Friday, November 4, 2011

All Souls, A Funeral and thoughts on All Saints on Sunday!

Four members of Holy Trinity Scholar Cantorum
My guess on the music at Holy Trinity was correct, good Latin plainsong that you can sing along with in many instances....Pater Noster, for example.  What was particularly good to hear was the Dies Irae, the first part during Solemn Vespers and the second part during the Offertory.  No organ as it is All Souls.

The funeral at the Anglican Cathedral of St Dunstan in Benoni was rather strange.  For a start the church was full and the sound system was either not switched on or didn't work so you couldn't hear anything other than the odd word from the Dean, the Very Rev William Mostert who had a booming voice.    We sat through a Eulogy and four Tributes and heard not a word!  The hymns were "The Battle Hymn of the Republic" and "Onward Christian Soldiers".  "Jerusalem" (not William Blake!) was sung between the two Readings.  We also sang the Lord's Prayer and there was the committal.  The Anglicans have an excellent funeral service in their Prayer Book, I wonder why it wasn't used?

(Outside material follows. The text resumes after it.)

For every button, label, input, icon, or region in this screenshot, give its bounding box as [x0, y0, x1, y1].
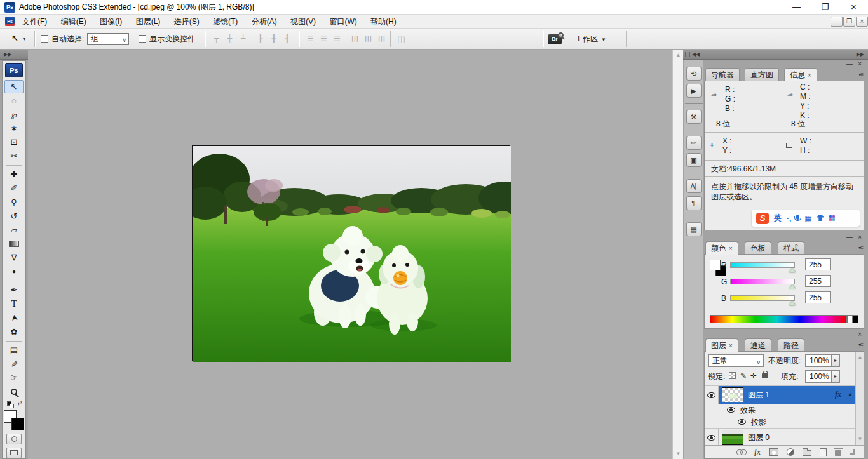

This Sunday sees one of those strange mix ups the Catholic Church has got itself into transferring major feasts to the Sunday following.  All Saints is four days after All Souls.  Almost as bad as making a mockery of the Twelve Days of Christmas by moving the Epiphany!   I do hope that sense prevails in the future and these Feasts get put back in their proper place.  The argument is that more people will be there to celebrate them if they are on a Sunday.  Do you really think they will notice?  I don't think it matters with some feasts like the Assumption, that hasn't been moved here, but when the move has other ramifications I think it's silly.

Wednesday, November 2, 2011

All Souls, the New Missal and a Funeral.

This is such an important feast and, as I get older, one that really reminds me of those I know who have died.

We have two Masses today and I will go the Sung Mass this evening.  We work on a Pious List where you write down the names of those who have died on a form which is then placed in an envelope and goes into a "box" of some sort before the altar.  They are all prayed for at every Mass during November and the "box" is also incensed with the altar during Sung Masses.  Unfortunately I haven't a clue what the music will be but as the Schola Cantorum are singing Solemn Vespers before hand the Mass setting will probably be Latin plainsong.

We seem to have the balance right between things everyone can sing in English, Latin or an African language and settings to listen to and that is a no mean achievement!

New Missal
It has arrived and, unlike the colourful CTS version for England & Wales we have the monochrome Pauline version.  Our parish priest, Fr Russell Pollitt SJ, doesn't like it and has written an interesting article about it's implementation on his Blog.   The comments are interesting......   I was even encouraged to comment myself.

"Well, we belong to an authoritarian and hierarchical Church that seldom, if ever consults! In this instance it ignored the consultation in much the same way as it did with Humanae Vitae! We can grumble but we will be ignored. Unfortunately the Catholic Church is the Catholic Church and there is no-where else to go so we put up with it and like Fr Russell voice our “loyal dissent”. Unfortunately ultramontanists believe that any dissent is disloyal.
The 1966 Missal was rushed through and certainly resulted in a lot of unsatisfactory English but we are used to using it. I have always hated “And also with you” but I became used to it.
I think that the major problem with the new Missal is that the layout makes it very difficult to read fluently and I am sure we are going to listen to some horrendous stumblings over the next few weeks. The Mass is always the Mass, thank goodness and I don’t have to read it! Most of us won’t really listen anyway."

I'm going to a funeral this afternoon, appropriate for All Souls Day, of a past District Governour of Rotary, Billy Hills.  He was a kind, compassionate outstanding personality who's high position in Rotary International never went to his head.  Pray for the repose of his soul.  It's at the Anglican Cathedral in Benoni, a church I have never visited.